▸ **Recorded data**:
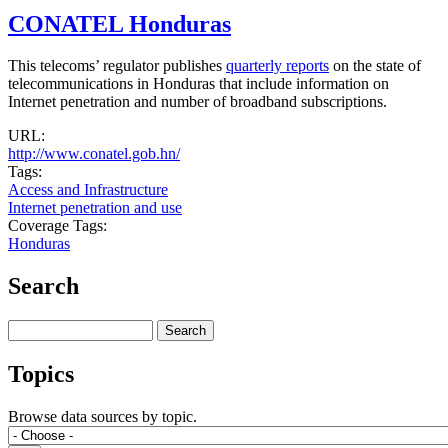
CONATEL Honduras
This telecoms’ regulator publishes
quarterly reports
on the state of
telecommunications in Honduras that include information on
Internet penetration and number of broadband subscriptions.
URL:
http://www.conatel.gob.hn/
Tags:
Access and Infrastructure
Internet penetration and use
Coverage Tags:
Honduras
Search
Search
Topics
Browse data sources by topic.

▸ **The problem**: Search the records for the word "Internet" and return every line that holds it.

▸ **Task answer**:
Internet penetration and number of broadband subscriptions.
Internet penetration and use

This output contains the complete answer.